(Page-level text extractions)
+ + + + + + +

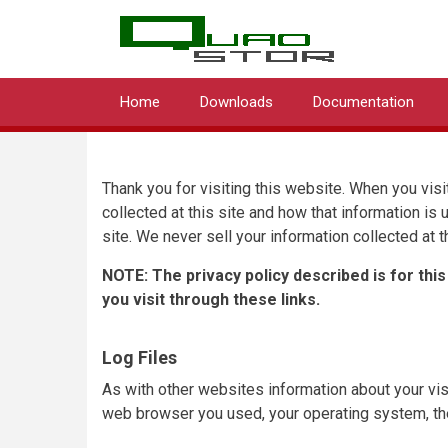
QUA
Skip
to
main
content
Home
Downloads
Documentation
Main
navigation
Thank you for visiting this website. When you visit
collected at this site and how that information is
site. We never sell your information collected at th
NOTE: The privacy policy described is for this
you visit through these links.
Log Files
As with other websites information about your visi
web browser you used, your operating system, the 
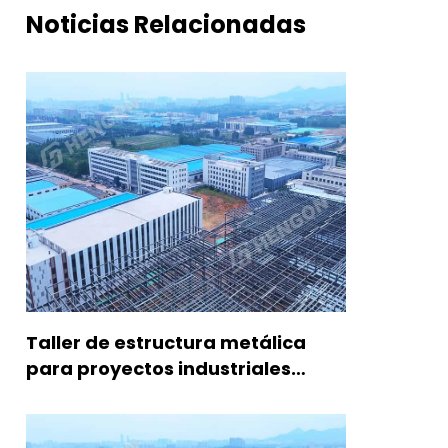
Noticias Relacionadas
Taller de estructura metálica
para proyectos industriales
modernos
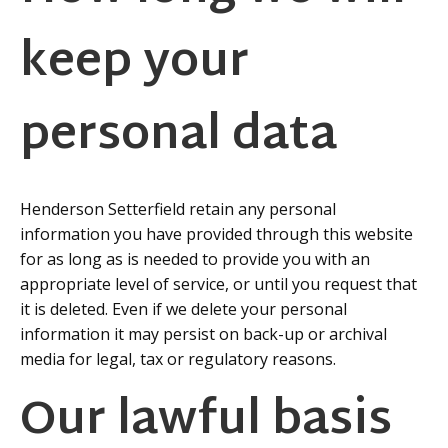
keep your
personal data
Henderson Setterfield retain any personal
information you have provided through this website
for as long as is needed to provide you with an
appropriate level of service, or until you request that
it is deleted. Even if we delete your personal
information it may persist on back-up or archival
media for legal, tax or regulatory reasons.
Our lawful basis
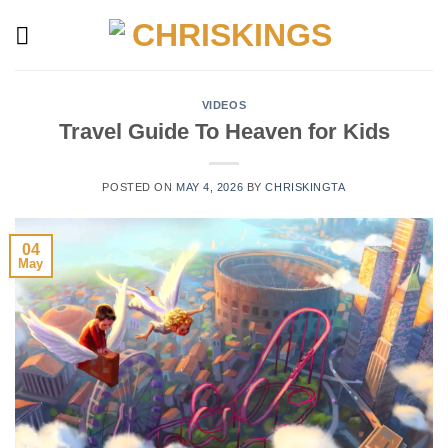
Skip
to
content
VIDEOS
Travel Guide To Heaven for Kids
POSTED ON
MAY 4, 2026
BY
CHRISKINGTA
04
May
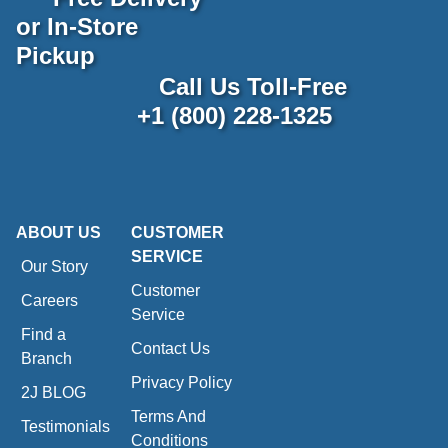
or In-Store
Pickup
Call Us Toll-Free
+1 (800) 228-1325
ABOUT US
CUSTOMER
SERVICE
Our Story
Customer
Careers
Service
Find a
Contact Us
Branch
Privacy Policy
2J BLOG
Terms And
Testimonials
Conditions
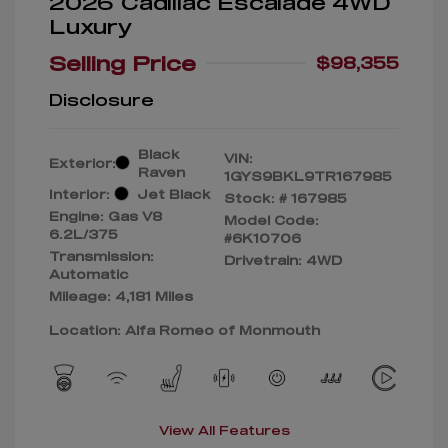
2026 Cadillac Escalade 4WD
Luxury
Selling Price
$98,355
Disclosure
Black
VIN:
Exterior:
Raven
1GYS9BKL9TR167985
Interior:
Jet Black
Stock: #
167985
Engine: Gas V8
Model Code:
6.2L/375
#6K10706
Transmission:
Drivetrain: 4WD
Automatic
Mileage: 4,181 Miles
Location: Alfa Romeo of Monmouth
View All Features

+ + + + + + +

_REQUIREMENT_: What is needed is an exact copy of all the records, minus any pictures.

_RESULT BELOW_:
QUA
Skip
to
main
content
Home
Downloads
Documentation
Main
navigation
Thank you for visiting this website. When you visit
collected at this site and how that information is
site. We never sell your information collected at th
NOTE: The privacy policy described is for this
you visit through these links.
Log Files
As with other websites information about your visi
web browser you used, your operating system, the 
Noticias Relacionadas
Taller de estructura metálica
para proyectos industriales
modernos
keep your
personal data
Henderson Setterfield retain any personal
information you have provided through this website
for as long as is needed to provide you with an
appropriate level of service, or until you request that
it is deleted. Even if we delete your personal
information it may persist on back-up or archival
media for legal, tax or regulatory reasons.
Our lawful basis
Skip
to
content
VIDEOS
Travel Guide To Heaven for Kids
POSTED ON
MAY 4, 2026
BY
CHRISKINGTA
04
May
or In-Store
Pickup
Call Us Toll-Free
+1 (800) 228-1325
ABOUT US
CUSTOMER
SERVICE
Our Story
Customer
Careers
Service
Find a
Contact Us
Branch
Privacy Policy
2J BLOG
Terms And
Testimonials
Conditions
2026 Cadillac Escalade 4WD
Luxury
Selling Price
$98,355
Disclosure
Black
VIN:
Exterior:
Raven
1GYS9BKL9TR167985
Interior:
Jet Black
Stock: #
167985
Engine: Gas V8
Model Code:
6.2L/375
#6K10706
Transmission:
Drivetrain: 4WD
Automatic
Mileage: 4,181 Miles
Location: Alfa Romeo of Monmouth
View All Features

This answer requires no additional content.